Quand le batelier qui l’amenait lui avait montré, au sortir du port, ce navire à peine mouillé, là-bas, en lui disant : « La voilà, votre Saône ! » un tremblement subit lui était venu, avec un peu de vertige…

Comment allait-il être, quelle mine rapporterait-il de là-bas, son Jean ? Elle ne se sentirait rassurée qu’après l’avoir bien regardé… Cette dysenterie et ces fièvres de Cochinchine, dont il lui avait avoué être un peu atteint, lui causaient tout à coup un effroi plus grand ; elle songeait maintenant à ceux qu’elle avait vus revenir, si blêmes, et qui, les entrailles perdues, déclinaient lentement malgré les soins des mères. Et, à mesure que cette Saône se rapprochait, grandissait, grandissait sur la rade houleuse, la joie et l’anxiété de le revoir, alternativement lui revenaient au cœur, toujours plus poignantes ; mais c’était encore la joie qui dominait, avec une impatience tremblante, de le tenir et de l’embrasser…

Pour la seconde fois, elle venait de passer en revue, de l’avant à l’arrière, ces têtes qui apparaissaient partout. Pourquoi ne se tenait-il pas sur le pont, son fils, comme tant d’autres ?… Une angoisse lui venait, là, tout de suite déchirante, tout de suite affreuse, rien que pour ne l’avoir pas déjà vu — ce qui était pourtant si naturel, comme elle cherchait à se l’expliquer à elle-même, puisqu’il pouvait être de quart, de service en bas dans les faux-ponts… La tête un peu perdue, elle commandait au batelier de s’approcher, malgré les gestes du factionnaire de « coupée », — un tout jeune, un petit breton tout sauvage qui, d’une main, serrait ferme son fusil, de l’autre, leur faisait signe : « Au large ! faut pas accoster ! C’est pas encore permis ! »
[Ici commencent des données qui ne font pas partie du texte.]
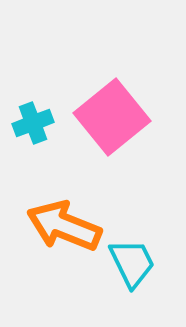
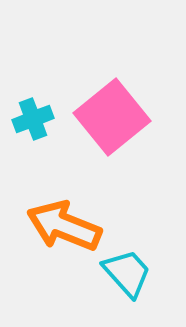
cyan cross: moved 4 px up
cyan trapezoid: moved 5 px left, 10 px down; rotated 16 degrees counterclockwise
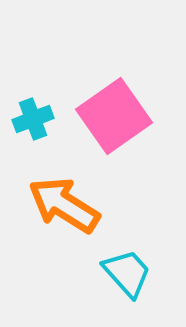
pink square: moved 2 px right, 1 px up; rotated 4 degrees clockwise
orange arrow: moved 21 px up; rotated 10 degrees clockwise
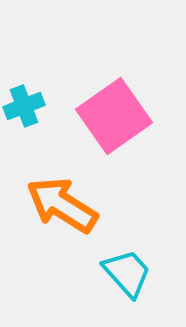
cyan cross: moved 9 px left, 13 px up
orange arrow: moved 2 px left
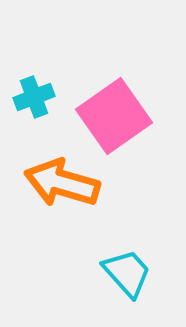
cyan cross: moved 10 px right, 9 px up
orange arrow: moved 22 px up; rotated 16 degrees counterclockwise
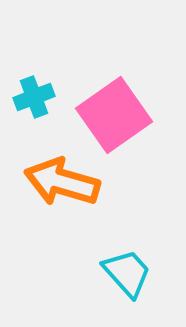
pink square: moved 1 px up
orange arrow: moved 1 px up
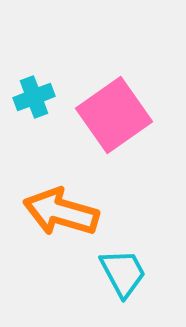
orange arrow: moved 1 px left, 30 px down
cyan trapezoid: moved 4 px left; rotated 14 degrees clockwise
À bord, les amis de Jean, réfugiés tous les cinq au pied d’un mât, tenaient conseil rapide, à voix basse et effarée. Que faire ? Prévenir l’officier, proposait Marec ; c’était précisément M. Tanguy qui était de quart, un bon, celui-là, qui viendrait lui parler, très doucement… — « Ah ! ouatte, — répondait Pierre Joal, — pour la chose qu’on a à lui dire, va, doucement ou fort, — c’est bien tout comme ! »
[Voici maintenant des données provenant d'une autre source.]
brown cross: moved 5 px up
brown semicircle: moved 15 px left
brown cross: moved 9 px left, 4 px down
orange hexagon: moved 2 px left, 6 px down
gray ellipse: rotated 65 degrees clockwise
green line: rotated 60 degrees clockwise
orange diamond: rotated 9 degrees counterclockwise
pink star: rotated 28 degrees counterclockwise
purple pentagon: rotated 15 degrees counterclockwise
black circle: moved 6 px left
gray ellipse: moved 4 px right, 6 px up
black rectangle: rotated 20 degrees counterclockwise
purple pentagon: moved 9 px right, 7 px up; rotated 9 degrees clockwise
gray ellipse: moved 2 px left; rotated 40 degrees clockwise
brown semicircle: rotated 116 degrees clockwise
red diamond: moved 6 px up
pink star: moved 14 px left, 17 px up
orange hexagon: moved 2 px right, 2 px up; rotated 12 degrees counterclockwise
Mon Dieu ! et la Santé qui arrivait aussi, qui était près d’accoster ! Alors on allait la laisser monter à bord cette mère, comme les autres ; d’ailleurs elle devait être la plus près de toutes, cramponnée sans doute à l’échelle, malgré la défense, puisqu’on entendait à présent sa voix, sa voix qui commençait à être changée et haletante, demander à ce factionnaire où était Jean Berny… Et ce tout jeune et tout sauvage, qui avait pourtant compris du premier coup que c’était la mère, restait là, perché sur sa « coupée », figé par le devoir à son poste, devenu rouge jusqu’au front, feignant de ne pas comprendre ce qu’on lui demandait d’en bas, détournant la tête, les regardant, eux qui avaient été les amis du défunt, avec un air de les appeler à son secours — et vite…
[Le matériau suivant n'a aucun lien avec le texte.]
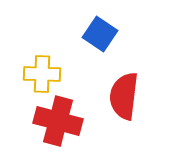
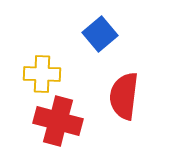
blue square: rotated 16 degrees clockwise
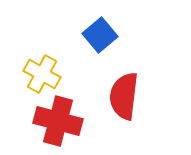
blue square: moved 1 px down
yellow cross: rotated 27 degrees clockwise
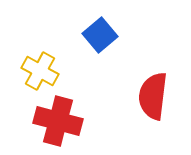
yellow cross: moved 2 px left, 3 px up
red semicircle: moved 29 px right
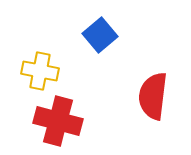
yellow cross: rotated 18 degrees counterclockwise
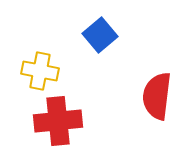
red semicircle: moved 4 px right
red cross: rotated 21 degrees counterclockwise
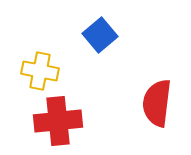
red semicircle: moved 7 px down
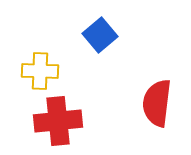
yellow cross: rotated 9 degrees counterclockwise
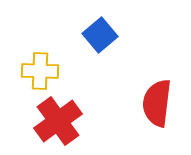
red cross: rotated 30 degrees counterclockwise
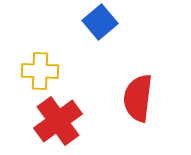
blue square: moved 13 px up
red semicircle: moved 19 px left, 5 px up
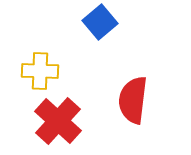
red semicircle: moved 5 px left, 2 px down
red cross: rotated 12 degrees counterclockwise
« Jean Berny, vous savez bien, Jean Berny… quartier-maître de manœuvre ?… » insistait la pauvre voix, maintenant toute étranglée d’angoisse…

Alors, dans sa frayeur folle de la voir monter à bord, Pierre prit une décision brusque et brutale. Au crayon, d’une grosse écriture mal assurée, il écrivit sur son carnet d’appel : « Jean Berny est décédé, à la mer, il y a un mois, » déchira la feuille, la plia en deux et courut la jeter au factionnaire : « Donne-lui ça, petit, donne-lui vite ! » Et puis, se sauva dans la cale, épouvanté comme s’il l’avait égorgée, et suivi des quatre autres, qui ne voulaient pas non plus entendre le cri de cette mère…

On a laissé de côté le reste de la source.